*DIRECTIONS FOR THIS TASK*
In the entries below, count the lines holding "zátěže". Reply with the number only.

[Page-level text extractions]
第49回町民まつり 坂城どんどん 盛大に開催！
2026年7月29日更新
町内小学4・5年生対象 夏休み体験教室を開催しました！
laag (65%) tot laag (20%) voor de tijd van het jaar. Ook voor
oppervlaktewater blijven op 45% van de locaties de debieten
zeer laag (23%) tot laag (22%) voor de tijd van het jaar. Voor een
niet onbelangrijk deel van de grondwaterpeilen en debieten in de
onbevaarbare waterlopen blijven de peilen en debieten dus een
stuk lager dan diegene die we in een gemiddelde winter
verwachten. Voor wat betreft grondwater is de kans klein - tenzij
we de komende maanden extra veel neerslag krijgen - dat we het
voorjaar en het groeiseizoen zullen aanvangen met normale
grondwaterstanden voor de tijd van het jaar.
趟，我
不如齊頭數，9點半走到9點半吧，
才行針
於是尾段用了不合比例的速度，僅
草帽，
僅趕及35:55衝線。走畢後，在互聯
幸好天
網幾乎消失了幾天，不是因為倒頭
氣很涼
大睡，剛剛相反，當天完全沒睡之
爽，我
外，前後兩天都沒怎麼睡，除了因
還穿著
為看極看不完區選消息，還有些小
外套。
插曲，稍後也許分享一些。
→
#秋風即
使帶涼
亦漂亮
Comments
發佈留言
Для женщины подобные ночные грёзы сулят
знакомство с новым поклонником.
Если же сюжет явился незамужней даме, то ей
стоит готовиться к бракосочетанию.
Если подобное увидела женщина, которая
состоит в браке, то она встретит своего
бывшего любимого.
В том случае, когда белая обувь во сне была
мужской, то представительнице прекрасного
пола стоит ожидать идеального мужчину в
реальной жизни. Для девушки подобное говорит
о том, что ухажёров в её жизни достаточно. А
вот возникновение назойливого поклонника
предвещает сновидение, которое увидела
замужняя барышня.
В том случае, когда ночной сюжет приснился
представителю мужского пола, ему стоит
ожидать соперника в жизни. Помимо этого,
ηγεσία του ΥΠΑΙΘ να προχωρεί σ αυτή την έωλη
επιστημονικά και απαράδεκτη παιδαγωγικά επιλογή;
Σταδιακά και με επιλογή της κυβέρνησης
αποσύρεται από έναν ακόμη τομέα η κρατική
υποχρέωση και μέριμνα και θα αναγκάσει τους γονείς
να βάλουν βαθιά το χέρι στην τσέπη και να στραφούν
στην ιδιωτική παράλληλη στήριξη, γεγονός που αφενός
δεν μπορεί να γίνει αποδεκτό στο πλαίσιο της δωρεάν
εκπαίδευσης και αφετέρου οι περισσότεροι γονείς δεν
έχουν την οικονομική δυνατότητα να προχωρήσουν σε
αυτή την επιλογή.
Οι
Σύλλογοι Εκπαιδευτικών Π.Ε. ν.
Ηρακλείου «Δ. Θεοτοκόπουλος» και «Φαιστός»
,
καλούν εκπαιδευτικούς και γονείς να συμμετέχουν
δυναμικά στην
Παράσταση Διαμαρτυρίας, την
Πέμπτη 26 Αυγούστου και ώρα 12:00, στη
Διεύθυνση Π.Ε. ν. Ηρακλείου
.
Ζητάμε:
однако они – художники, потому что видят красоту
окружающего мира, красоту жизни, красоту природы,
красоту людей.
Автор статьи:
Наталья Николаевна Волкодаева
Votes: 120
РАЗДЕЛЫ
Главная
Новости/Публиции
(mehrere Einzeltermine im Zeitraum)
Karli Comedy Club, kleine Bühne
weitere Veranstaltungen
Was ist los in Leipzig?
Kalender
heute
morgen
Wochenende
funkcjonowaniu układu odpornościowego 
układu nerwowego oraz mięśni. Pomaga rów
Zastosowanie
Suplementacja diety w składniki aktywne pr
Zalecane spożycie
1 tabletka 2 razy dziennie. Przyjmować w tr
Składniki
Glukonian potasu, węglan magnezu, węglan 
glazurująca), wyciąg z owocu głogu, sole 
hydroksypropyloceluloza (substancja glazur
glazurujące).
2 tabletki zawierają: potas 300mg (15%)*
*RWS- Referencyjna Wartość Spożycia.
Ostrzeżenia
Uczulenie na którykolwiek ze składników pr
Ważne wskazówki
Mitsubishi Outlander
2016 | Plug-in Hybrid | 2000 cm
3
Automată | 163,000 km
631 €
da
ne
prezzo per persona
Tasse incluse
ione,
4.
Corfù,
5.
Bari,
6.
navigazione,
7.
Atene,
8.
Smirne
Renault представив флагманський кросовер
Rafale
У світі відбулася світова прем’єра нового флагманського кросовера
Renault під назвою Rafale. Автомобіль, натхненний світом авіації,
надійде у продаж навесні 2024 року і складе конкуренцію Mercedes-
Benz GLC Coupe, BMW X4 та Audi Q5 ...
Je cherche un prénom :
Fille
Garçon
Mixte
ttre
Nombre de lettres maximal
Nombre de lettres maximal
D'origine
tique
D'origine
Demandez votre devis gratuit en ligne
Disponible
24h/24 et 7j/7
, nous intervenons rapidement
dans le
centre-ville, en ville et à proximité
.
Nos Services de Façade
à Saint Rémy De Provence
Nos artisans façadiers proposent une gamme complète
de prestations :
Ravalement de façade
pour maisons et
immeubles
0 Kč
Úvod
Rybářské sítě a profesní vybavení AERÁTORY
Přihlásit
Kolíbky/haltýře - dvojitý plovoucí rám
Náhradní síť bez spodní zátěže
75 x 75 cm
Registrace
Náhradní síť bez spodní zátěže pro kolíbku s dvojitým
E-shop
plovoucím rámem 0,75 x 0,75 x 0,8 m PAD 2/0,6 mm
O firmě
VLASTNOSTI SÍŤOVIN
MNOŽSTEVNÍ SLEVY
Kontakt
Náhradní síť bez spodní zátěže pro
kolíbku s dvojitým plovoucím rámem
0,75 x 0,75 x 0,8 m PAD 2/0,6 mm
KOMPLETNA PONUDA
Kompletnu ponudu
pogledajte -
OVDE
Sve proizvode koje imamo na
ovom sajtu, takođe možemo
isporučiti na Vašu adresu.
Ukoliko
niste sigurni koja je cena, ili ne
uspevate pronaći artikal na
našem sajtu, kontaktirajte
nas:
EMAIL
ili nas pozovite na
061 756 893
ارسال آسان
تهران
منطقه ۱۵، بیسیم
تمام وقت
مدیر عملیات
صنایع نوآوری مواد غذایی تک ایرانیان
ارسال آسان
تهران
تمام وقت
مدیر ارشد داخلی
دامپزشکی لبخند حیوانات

*FINAL ANSWER*
3